I want to print the first 10000 prime numbers. Can anyone give me the most efficient code for this? Clarifications:

1. It does not matter if your code is ineffici

Answer 1

This is an old question, but there's something here everyone's missing...

For primes this small, trial division isn't that slow... there are only 25 primes under 100. With so few primes to test, and such small primes, we can pull out a neat trick!

If a is coprime to b, then gcd a b = 1. Coprime. Fun word. Means it doesn't share any prime factors. We can thus test for divisibility by several primes with one GCD call. How many? Well, the product of the first 15 primes is less than 2^64. And the product of the next 10 is also less than 2^64. That's all 25 that we need. But is it worth it?

Let's see:

check x = null $ filter ((==0) . (x `mod`)) $ []
Prelude> length $ filter check [101,103..85600]
>>> 9975
(0.30 secs, 125,865,152 bytes

a = 16294579238595022365 :: Word64
b = 14290787196698157718
pre = [2,3,5,7,11,13,17,19,23,29,31,37,41,43,47,53,59,61,67,71,73,79,83,89,97]
primes = (pre ++) $ filter ((==1) . gcd a) $ filter ((==1) . gcd b) [99,101..85600]
main = print $ length primes

Prelude> main
>>> 10000
(0.05 secs, 36,387,520 bytes)

A 6 fold improvement there.

(length is to force the list to be computed. By default Haskell prints things 1 Unicode character at a time and so actually printing the list will either dominate the time or dominate the amount of actual code used.)
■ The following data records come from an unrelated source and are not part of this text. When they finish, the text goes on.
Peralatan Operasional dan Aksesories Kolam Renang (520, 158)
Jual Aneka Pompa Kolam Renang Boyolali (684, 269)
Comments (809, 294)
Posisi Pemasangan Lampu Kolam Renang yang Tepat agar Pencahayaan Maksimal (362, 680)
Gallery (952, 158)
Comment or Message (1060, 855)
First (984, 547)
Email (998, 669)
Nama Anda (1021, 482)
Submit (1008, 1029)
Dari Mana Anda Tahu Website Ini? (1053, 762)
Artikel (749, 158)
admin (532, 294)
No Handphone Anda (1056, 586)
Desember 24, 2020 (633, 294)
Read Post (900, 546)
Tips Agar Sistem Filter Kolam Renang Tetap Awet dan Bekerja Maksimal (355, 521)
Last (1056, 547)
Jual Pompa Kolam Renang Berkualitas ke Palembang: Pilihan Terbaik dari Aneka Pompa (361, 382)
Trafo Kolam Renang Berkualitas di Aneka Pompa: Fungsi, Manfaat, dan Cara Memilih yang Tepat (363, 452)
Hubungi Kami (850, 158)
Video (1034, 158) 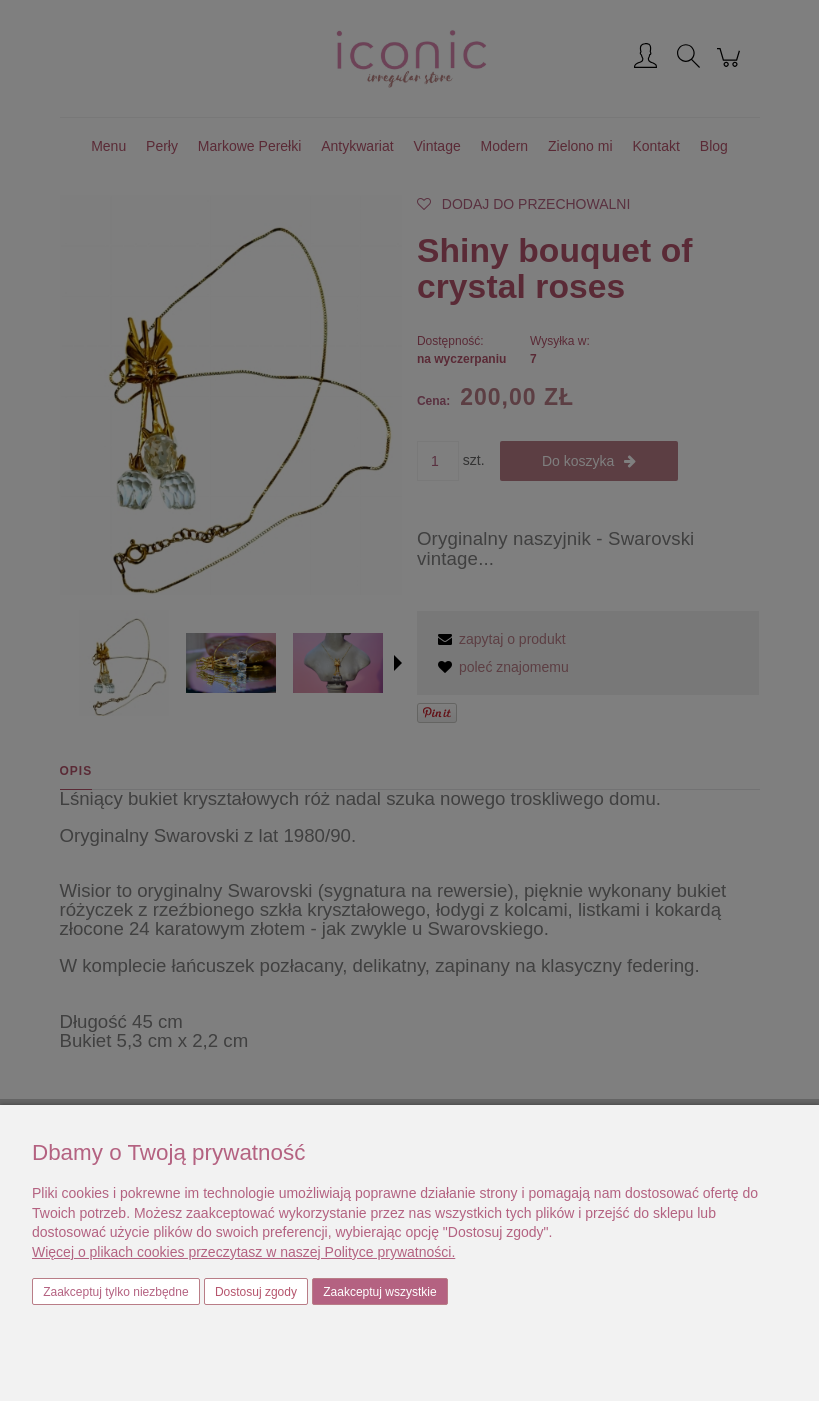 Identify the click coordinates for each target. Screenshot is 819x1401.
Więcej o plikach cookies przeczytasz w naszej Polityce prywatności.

Of course, this is running in GHCi - a repl running interpreted code - on an old laptop and it is not interpreting any of these numbers as int64s or even BigInts, nor will it even if you ask it to (well, you can force it, but it's ugly and doesn't really help). It is interpreting every single number there as generalized Integer-like things that can be specialized to some particular type via dictionary lookup, and it is traversing a linked list (which is not fused away here as it's not compiled) 3 times. Interestingly, hand fusing the two filters actually slows it down in the REPL.

Let's compile it:

...\Haskell\8.6\Testbed>Primes.exe +RTS -s
10000
606,280 bytes allocated in the heap
Total   time    0.000s  (  0.004s elapsed)
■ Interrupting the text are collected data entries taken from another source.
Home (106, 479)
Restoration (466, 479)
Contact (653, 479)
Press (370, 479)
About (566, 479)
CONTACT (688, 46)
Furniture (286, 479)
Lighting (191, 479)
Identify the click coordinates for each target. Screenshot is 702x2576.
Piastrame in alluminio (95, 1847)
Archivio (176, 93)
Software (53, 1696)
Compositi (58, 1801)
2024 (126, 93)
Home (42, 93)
Using the RTS report because Windows. Some lines trimmed because they aren't relevant - they were other GC data, or measurements of only part of the execution, and together add up to 0.004s (or less). It's also not constant folding, because Haskell doesn't actually do much of that. If we constant fold ourselves (main = print 10000), we get dramatically lower allocation:

...Haskell\8.6\Testbed>Primes.exe +RTS -s
10000
47,688 bytes allocated in the heap
Total   time    0.000s  (  0.001s elapsed)

Literally just enough to load the runtime, then discover there's nothing to do but print a number and exit. Let's add wheel factorization:

wheel = scanl (+) 7 $ cycle [4, 2, 4, 2, 4, 6, 2, 6]
primes = (pre ++) $ filter ((==1) . gcd a) $ filter ((==1) . gcd b) $ takeWhile (<85600) wheel

Total   time    0.000s  (  0.003s elapsed)

Cut down approximately 1/3rd relative to our reference of main = print 10000, but there's definitely room for more optimization. It actually stopped to perform a GC in there for example, while with tweaking there shouldn't be any heap use. For some reason, compiling for profiling here actually cuts the runtime down to 2 milliseconds:

Tue Nov 12 21:13 2019 Time and Allocation Profiling Report  (Final)

   Primes.exe +RTS -p -RTS

total time  =        0.00 secs   (2 ticks @ 1000 us, 1 processor)
total alloc =     967,120 bytes  (excludes profiling overheads)

I'm going to leave this as is for now, I'm pretty sure random jitter is starting to dominate.